Clearing agreements mean two broad and very different things: Clearing member trade agreements and bilateral clearing agreements. Clearing member trade agreements are between an investor and a broker and allow the broker to represent the interests of his client and allows the broker to choose among brokers who participate in the agreement. This usually involves options, futures and other derivatives on the mercantile exchanges, but can also include stocks, bonds and securities. The bilateral clearing agreement is a political hot potato not often employed. It creates reciprocal trade agreements between governments for limited periods of time specified by the agreement.
The concept behind clearing member trade agreements allows investors to use different investment options through different brokers or brokerage houses, usually to take advantage of the expertise of each broker in particular market sectors. Not a bad investment strategy. However, when an investor enters into a clearing trade agreement, the orders are consolidated through a single broker. Consolidation benefits the investor by cutting down on the time, effort, fees and commissions that must be paid for executing orders.
Governments enter bilateral clearing agreements to establish reciprocal trade for a specific amount of a commodity or commodities for a specified and limited period of time.

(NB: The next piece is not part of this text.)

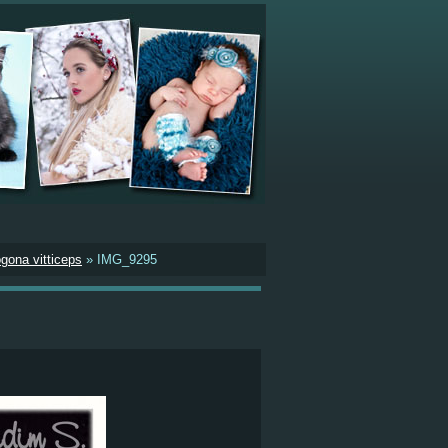
gona vitticeps
»
IMG_9295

In its early practice, barter was not uncommon–trading, for example, wheat for oil. The practice hasn't worked as well since the end of World War II and is used only rarely, if at all, in the present day primarily because of the disruption it can cause on the free market. As such, bilateral clearing agreements have been condemned by the World Trade Organization.

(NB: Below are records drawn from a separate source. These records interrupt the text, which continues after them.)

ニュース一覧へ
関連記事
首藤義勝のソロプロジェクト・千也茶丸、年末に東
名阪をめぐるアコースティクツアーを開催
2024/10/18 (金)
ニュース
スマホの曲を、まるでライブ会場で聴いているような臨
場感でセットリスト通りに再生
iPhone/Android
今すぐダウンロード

The use of clearing agreements is a widespread practice, particularly for investors who seek diversified portfolios. The practice is so widespread an industry of clearing firms has developed to accommodate the practice. Clearing firms usually offer brokers with expertise in a wide range of investment transactions, particularly bond derivatives and commodities futures contracts. They often also provide banking expertise, making trades and fund transfers possible worldwide between domestic and international banks.
As part of a clearing agreement, clearing firms may be expected to perform the accounting on behalf of the client, settling trade debts and gains through electronic transactions with other traders and investors. Clearing firms may also be expected to oversee automatic withdrawals from or payments to particular investment accounts on a scheduled basis spelled out in the clearing agreement.
For clearing agreements, because trading can occur between all markets and the additional services offered by clearing firms, activities must be cleared through the Options Clearing Corporation. The OCC oversees the clearing process conducted on a number of exchanges, under the regulations established by the Securities and Exchange Commission.